- _Work required_: Copy the result of filtering the entries below for lines that include the string "Volume".

- _Data excerpts_:
+ + + + + + +
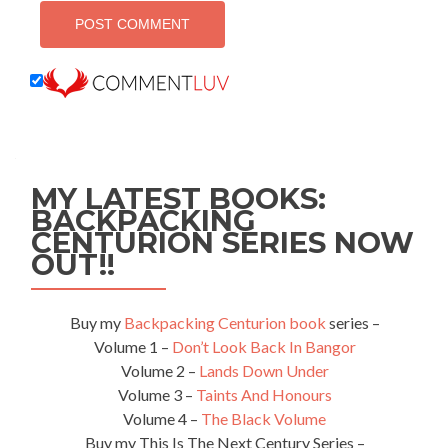
MY LATEST BOOKS:
BACKPACKING
CENTURION SERIES NOW
OUT!!
Buy my
Backpacking Centurion book
series –
Volume 1 –
Don’t Look Back In Bangor
Volume 2 –
Lands Down Under
Volume 3 –
Taints And Honours
Volume 4 –
The Black Volume
Buy my This Is The Next Century Series –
+ + + + + + +
- _Response box_:
Volume 1 –
Volume 2 –
Volume 3 –
Volume 4 –
The Black Volume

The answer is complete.